Andorra centers on a teacher named Can, who returned from Andorra’s neighboring country, the nation of the Blacks, accompanied by an infant, whom he claimed was an orphaned Jew. Since the Blacks are notorious for their anti-Semitism, he rescued the boy and adopted him as his own child. The boy, Andri, has grown to be a young man who is in love with Can’s daughter, Barblin (Andri’s half sister), who has also promised to marry him.

As the play begins, Barblin is whitewashing her father’s house in preparation for St. George’s Day. Pieder, a soldier, ogles her and scoffs at her assertion that she is engaged. Andorra is described as a snow-white country, beautiful, peaceful, and pious. Pieder, however, points to the fact that underneath the whitewash is red clay, and when the rains come the church and houses are revealed for what they are, blood red like a slaughtered pig. At the inn, the townspeople are also revealed for what they really are in their treatment of Andri, whom they regard with disdain because they think he is a Jew. They ascribe to him traits they associate with Jewishness: avarice, sneakiness, ambition, unfeelingness, and cowardliness. The Cabinetmaker, for instance, asks for an exorbitant fee to take Andri as an apprentice because he thinks that Andri would make a better salesman.

Andri accepts the identity that is forced on him by the town and feels disappointment and resentment when Can refuses to allow him to marry Barblin, thinking that his adopted father will not allow his daughter to marry a Jew. That night, Pieder sneaks into Barblin’s room and overpowers her. In the early morning, Can stumbles into the hallway where Andri is sitting guard outside Barblin’s room. The drunken Can tries to tell Andri the truth about his birth but hesitates, and Andri refuses to listen to him. Once Can retreats, Andri pounds on Barblin’s door, which Pieder opens and tells him to go away or he will smash his face in.

The next day, the despondent Andri meets with the Priest, who attempts to help Andri reconcile himself to the fact that he is different from the Andorrans. In the town square, Andri accosts Pieder and provokes a fight. The Senora, a woman from the country of the Blacks, intervenes after the soldiers have knocked Andri down and kicked him. She cleans Andri’s wounds and leads him home, arm in arm. She then confronts and upbraids Can for the lie he perpetrated to save his reputation. She accuses him of being a coward and makes him promise to tell Andri and the townspeople the truth.

The Senora forges a bond with Andri before leaving to return home. Before she departs the town, however, she is murdered by someone who throws a stone at her. Andri is accused of the murder by the Innkeeper, who claims to have witnessed the event.
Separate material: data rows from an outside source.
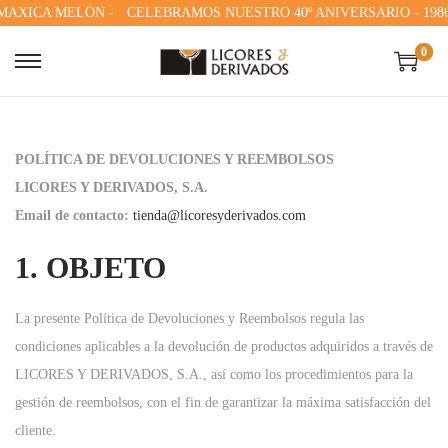
AXICA MELÓN -
CELEBRAMOS NUESTRO 40º ANIVERSARIO - 1986-2
0
S
S
a
a
l
l
t
t
POLÍTICA DE DEVOLUCIONES Y REEMBOLSOS
a
a
LICORES Y DERIVADOS, S.A.
r
r
Email de contacto:
tienda@licoresyderivados.com
a
a
1. OBJETO
l
l
a
c
La presente Política de Devoluciones y Reembolsos regula las
n
o
condiciones aplicables a la devolución de productos adquiridos a través de
a
n
LICORES Y DERIVADOS, S.A., así como los procedimientos para la
v
t
gestión de reembolsos, con el fin de garantizar la máxima satisfacción del
e
e
cliente.
g
n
Andri was with the Priest at the time, who was trying unsuccessfully to convince him that he truly is Can’s son and not a Jew. The Blacks invade Andorra, capture the town, and begin the process of identifying the Senora’s killer. All the men of the town are forced to parade barefoot across the town square with sacks over their heads while the Jew Detector seeks to identify the culprit. He pronounces that Andri is the Jew who killed the Senora, and despite the protestations of Can and his wife that Andri is not a Jew and that he is innocent of the murder, Andri is killed.

The play ends with the image of Barblin again whitewashing what she thinks is her father’s house, but now her head is shaven and she is obviously unstrung because of Andri’s death and her father’s suicide by hanging. She says, “I’m whitewashing so that we shall have a white Andorra, you murderers, a snow-white Andorra; I shall whitewash all of you, all of you.”